→ Exercise directions
Set each entry down verbatim, omitting images.

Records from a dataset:
****************************************

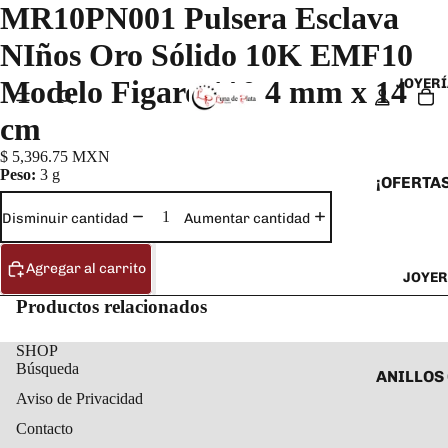
MR10PN001 Pulsera Esclava
NIños Oro Sólido 10K EMF10
Modelo Figaro 1*0 4 mm x 14
JOYERÍ
cm
$ 5,396.75 MXN
Peso:
3 g
¡OFERTAS
ANILLOS
Disminuir cantidad
Aumentar cantidad
ARETES
Agregar al carrito
JOYER
CADENAS
Productos relacionados
COLLARE
DIJES Y
SHOP
Búsqueda
ESCLAVA
ANILLOS
Aviso de Privacidad
PULSERA
ANILLOS
Contacto
TOBILLE
ARETES 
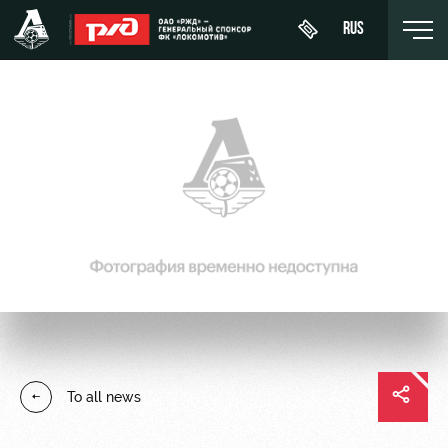
RUS
День
About
News
WFC
матча
Lokomotiv
History
Calendar
Buy a
Youth
Sponsors
ticket
Tournament
team (U-
table
19)
Contacts
VIP Boxes
Players
FWFC
Anti-
ВИП-ЗОНЫ
Lokomotiv
doping
Coaching
СЕМЕЙНЫЙ
To all news
Staff
СЕКТОР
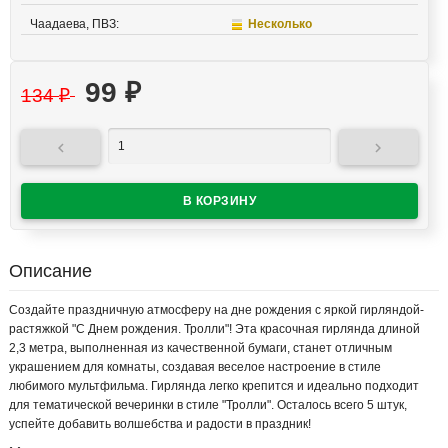
Чаадаева, ПВЗ:
Несколько
99
₽
134
₽


Описание
Создайте праздничную атмосферу на дне рождения с яркой гирляндой-
растяжкой "С Днем рождения. Тролли"! Эта красочная гирлянда длиной
2,3 метра, выполненная из качественной бумаги, станет отличным
украшением для комнаты, создавая веселое настроение в стиле
любимого мультфильма. Гирлянда легко крепится и идеально подходит
для тематической вечеринки в стиле "Тролли". Осталось всего 5 штук,
успейте добавить волшебства и радости в праздник!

****************************************

→ Solution
MR10PN001 Pulsera Esclava
NIños Oro Sólido 10K EMF10
Modelo Figaro 1*0 4 mm x 14
JOYERÍ
cm
$ 5,396.75 MXN
Peso:
3 g
¡OFERTAS
ANILLOS
Disminuir cantidad
Aumentar cantidad
ARETES
Agregar al carrito
JOYER
CADENAS
Productos relacionados
COLLARE
DIJES Y
SHOP
Búsqueda
ESCLAVA
ANILLOS
Aviso de Privacidad
PULSERA
ANILLOS
Contacto
TOBILLE
ARETES 
RUS
День
About
News
WFC
матча
Lokomotiv
History
Calendar
Buy a
Youth
Sponsors
ticket
Tournament
team (U-
table
19)
Contacts
VIP Boxes
Players
FWFC
Anti-
ВИП-ЗОНЫ
Lokomotiv
doping
Coaching
СЕМЕЙНЫЙ
To all news
Staff
СЕКТОР
Чаадаева, ПВЗ:
Несколько
99
₽
134
₽


Описание
Создайте праздничную атмосферу на дне рождения с яркой гирляндой-
растяжкой "С Днем рождения. Тролли"! Эта красочная гирлянда длиной
2,3 метра, выполненная из качественной бумаги, станет отличным
украшением для комнаты, создавая веселое настроение в стиле
любимого мультфильма. Гирлянда легко крепится и идеально подходит
для тематической вечеринки в стиле "Тролли". Осталось всего 5 штук,
успейте добавить волшебства и радости в праздник!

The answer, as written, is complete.